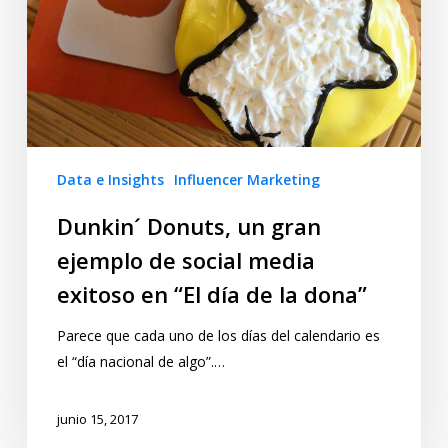
Data e Insights
Influencer Marketing
Dunkin´ Donuts, un gran
ejemplo de social media
exitoso en “El día de la dona”
Parece que cada uno de los días del calendario es
el “día nacional de algo”.…
junio 15, 2017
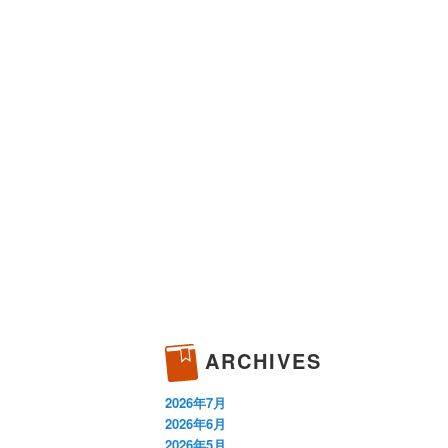
ARCHIVES
2026年7月
2026年6月
2026年5月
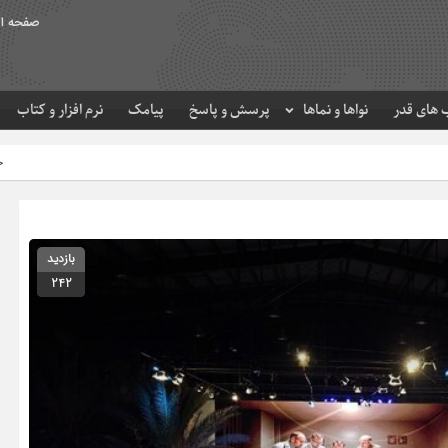
صفحه ا
های قدر
نواها و نماها
پرسش و پاسخ
پیامک
نرم افزار و کتاب
حرم مطهر امام رضا (ع) در ل
بازدید
242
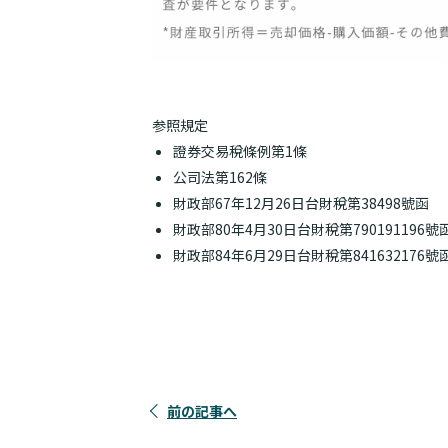
参照規定
證券交易稅條例第1條
公司法第162條
財政部67年12月26日台財稅第38498號函
財政部80年4月30日台財稅第790191196號
財政部84年6月29日台財稅第841632176號
前の記事へ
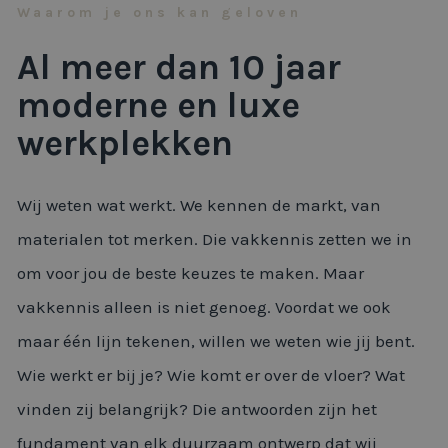
Waarom je ons kan geloven
Al meer dan 10 jaar
moderne en luxe
werkplekken
Wij weten wat werkt. We kennen de markt, van
materialen tot merken. Die vakkennis zetten we in
om voor jou de beste keuzes te maken. Maar
vakkennis alleen is niet genoeg. Voordat we ook
maar één lijn tekenen, willen we weten wie jij bent.
Wie werkt er bij je? Wie komt er over de vloer? Wat
vinden zij belangrijk? Die antwoorden zijn het
fundament van elk duurzaam ontwerp dat wij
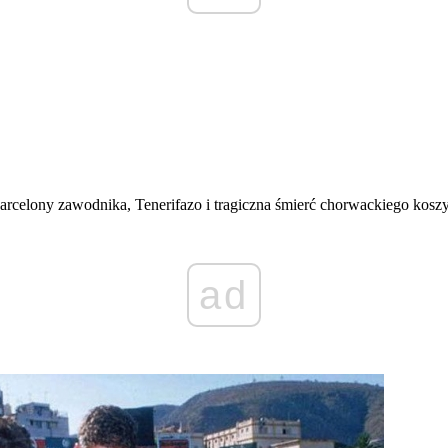
arcelony zawodnika, Tenerifazo i tragiczna śmierć chorwackiego koszy
ad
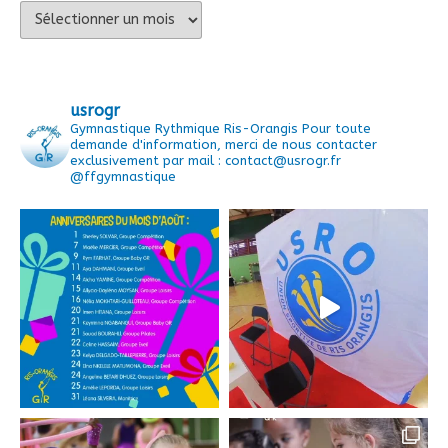
Archives
usrogr
Gymnastique Rythmique Ris-Orangis
Pour toute
demande d'information, merci de nous contacter
exclusivement par mail : contact@usrogr.fr
@ffgymnastique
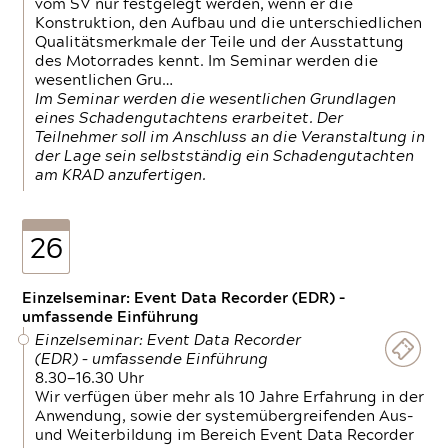
vom SV nur festgelegt werden, wenn er die
Konstruktion, den Aufbau und die unterschiedlichen
Qualitätsmerkmale der Teile und der Ausstattung
des Motorrades kennt. Im Seminar werden die
wesentlichen Gru…
Im Seminar werden die wesentlichen Grundlagen
eines Schadengutachtens erarbeitet. Der
Teilnehmer soll im Anschluss an die Veranstaltung in
der Lage sein selbstständig ein Schadengutachten
am KRAD anzufertigen.
26
Einzelseminar: Event Data Recorder (EDR) –
umfassende Einführung
Einzelseminar: Event Data Recorder
(EDR) – umfassende Einführung
8.30—16.30 Uhr
Wir verfügen über mehr als 10 Jahre Erfahrung in der
Anwendung, sowie der systemübergreifenden Aus-
und Weiterbildung im Bereich Event Data Recorder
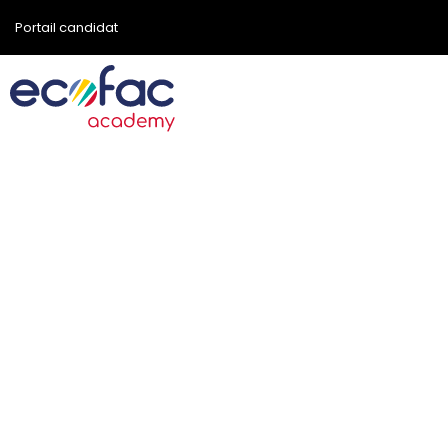
Portail candidat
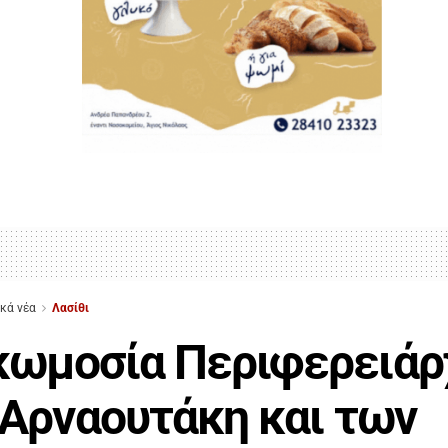
ικά νέα
Λασίθι
κωμοσία Περιφερειάρ
 Αρναουτάκη και των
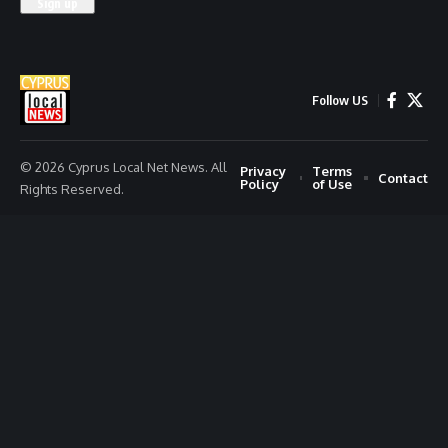
Follow US
© 2026 Cyprus Local Net News. All
Privacy
Terms
Contact
Policy
of Use
Rights Reserved.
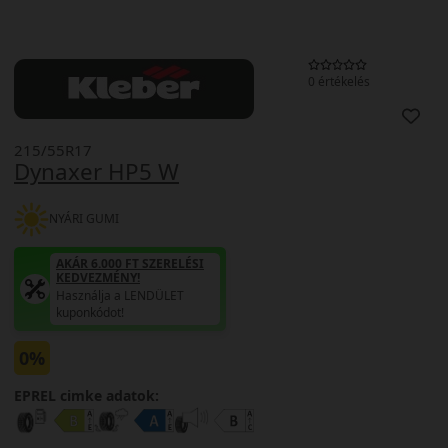
0 értékelés
215/55R17
Dynaxer HP5 W
NYÁRI GUMI
AKÁR 6.000 FT SZERELÉSI
KEDVEZMÉNY!
Használja a LENDÜLET
kuponkódot!
0%
EPREL cimke adatok:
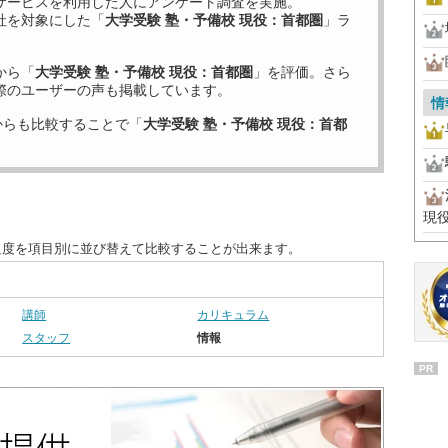
サービスを利用した
人にアンケート調査を実施。
社を対象にした「
大学受験 塾・予備校 現役：首都圏
」ラ
から「
大学受験 塾・予備校 現役：首都圏
」を評価。さら
際のユーザーの声も掲載しています。
情
からも比較することで「
大学受験 塾・予備校 現役：首都
現
足度を項目別に並び替えて比較することが出来ます。
講師
カリキュラム
スタッフ
情報
PR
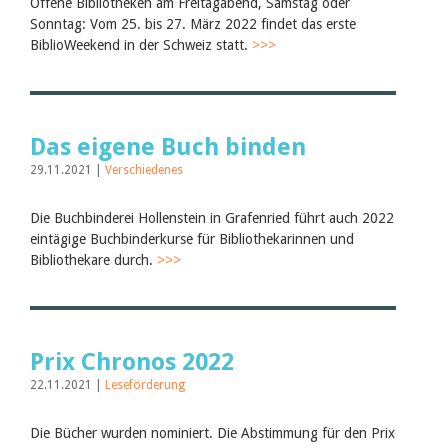
Offene Bibliotheken am Freitagabend, Samstag oder
Sonntag: Vom 25. bis 27. März 2022 findet das erste
BiblioWeekend in der Schweiz statt.
>>>
Das eigene Buch binden
29.11.2021 |
Verschiedenes
Die Buchbinderei Hollenstein in Grafenried führt auch 2022
eintägige Buchbinderkurse für Bibliothekarinnen und
Bibliothekare durch.
>>>
Prix Chronos 2022
22.11.2021 |
Leseförderung
Die Bücher wurden nominiert. Die Abstimmung für den Prix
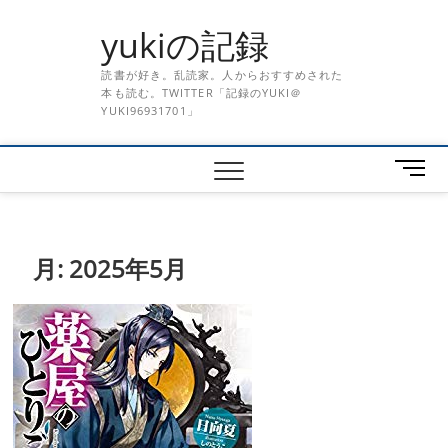
Skip
yukiの記録
to
content
読書が好き。乱読家。人からおすすめされた
本も読む。TWITTER「記録のYUKI＠
YUKI96931701」
メ
ニ
ュ
ー
ボ
月:
2025年5月
タ
ン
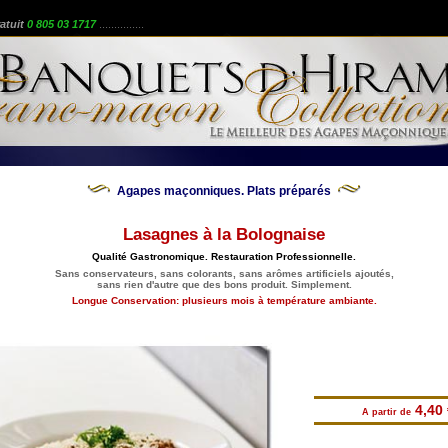
atuit
0 805 03 1717
...............
Agapes maçonniques. Plats préparés
Lasagnes à la Bolognaise
Qualité Gastronomique. Restauration Professionnelle.
Sans conservateurs, sans colorants, sans arômes artificiels ajoutés,
sans rien d'autre que des bons produit. Simplement.
Longue Conservation: plusieurs mois à température ambiante.
4,40 
A partir de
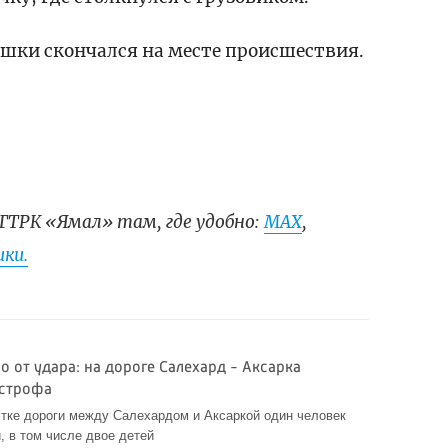
ушки скончался на месте происшествия.
ГТРК «Ямал» там, где удобно:
МАХ
,
ки.
 от удара: на дороге Салехард - Аксарка
астрофа
стке дороги между Салехардом и Аксаркой один человек
и, в том числе двое детей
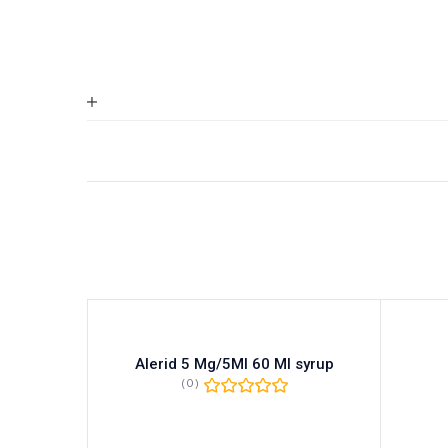
M 50
Alerid 5 Mg/5Ml 60 Ml syrup
(0)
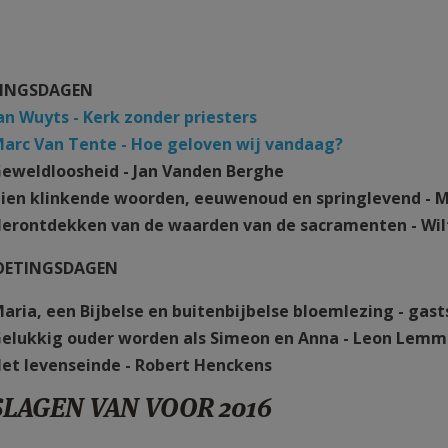
NINGSDAGEN
an Wuyts - Kerk zonder priesters
arc Van Tente - Hoe geloven wij vandaag?
Geweldloosheid - Jan Vanden Berghe
Tien klinkende woorden, eeuwenoud en springlevend - M
Herontdekken van de waarden van de sacramenten - Wil
ETINGSDAGEN
Maria, een Bijbelse en buitenbijbelse bloemlezing - gast
 Gelukkig ouder worden als Simeon en Anna - Leon Lem
Het levenseinde - Robert Henckens
LAGEN VAN VOOR 2016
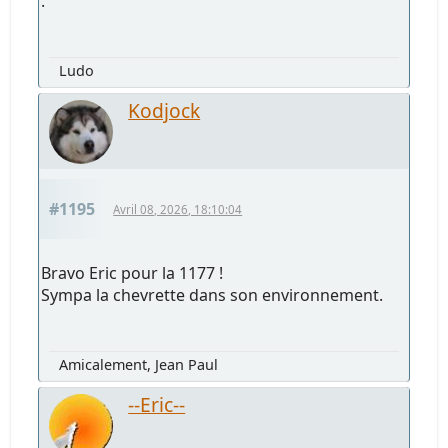
.
Ludo
Kodjock
#1195
Avril 08, 2026, 18:10:04
Bravo Eric pour la 1177 !
Sympa la chevrette dans son environnement.
Amicalement, Jean Paul
--Eric--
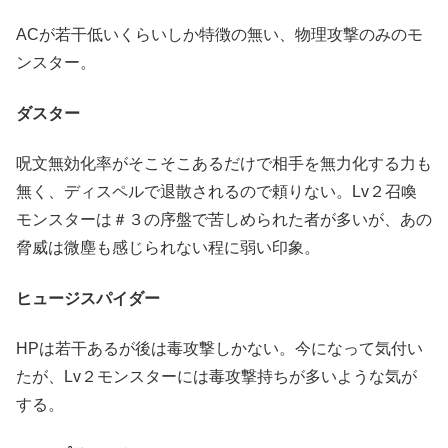
ACが若干低いくらいしか特徴の無い、物理攻撃のみのモ
ンスター。
ダスター
呪文無効化率がそこそこあるだけで相手を無力化する力も
無く、ディスペルで退散されるので頼りない。Lv２召喚
モンスターは＃３の序盤で苦しめられた者が多いが、あの
脅威は微塵も感じられない程に弱い印象。
ヒュージスパイダー
HPは若干あるが後は毒攻撃しかない。今になって気付い
たが、Lv２モンスターには毒攻撃持ちが多いような気が
する。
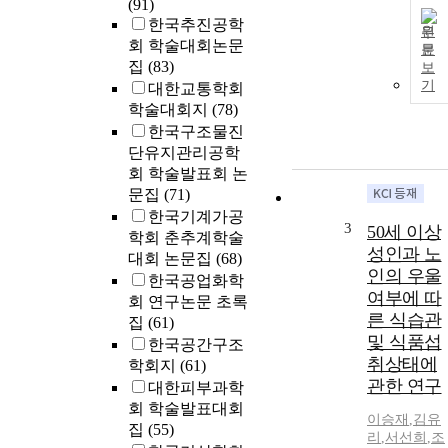
(91)
한국추진공학
원
회 학술대회논문
문
집
(83)
보
기
대한교통학회
학술대회지
(78)
한국구조물진
단유지관리공학
회 학술발표회 논
문집
(71)
한국기계가공
3
50세 이상
학회 춘추계학술
성인과 노
대회 논문집
(68)
인의 우울
한국공업화학
여부에 따
회 연구논문 초록
른 식습관
집
(61)
및 식품섭
한국공간구조
취상태에
학회지
(61)
관한 연구
대한피부과학
회 학술발표대회
이승재
,
김유
집
(55)
리
,
서선희
,
조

----------

Work item -> Nothing except the lines from the one containing "نواها و نماها" through the one containing "maar één lijn" should appear in the answer, exactly as above and without pictures.

Response ->
نواها و نماها
پرسش و پاسخ
پیامک
نرم افزار و کتاب
حرم مطهر امام رضا (ع) در ل
بازدید
242
参照規定
證券交易稅條例第1條
公司法第162條
財政部67年12月26日台財稅第38498號函
財政部80年4月30日台財稅第790191196號
財政部84年6月29日台財稅第841632176號
前の記事へ
Waarom je ons kan geloven
Al meer dan 10 jaar
moderne en luxe
werkplekken
Wij weten wat werkt. We kennen de markt, van
materialen tot merken. Die vakkennis zetten we in
om voor jou de beste keuzes te maken. Maar
vakkennis alleen is niet genoeg. Voordat we ook
maar één lijn tekenen, willen we weten wie jij bent.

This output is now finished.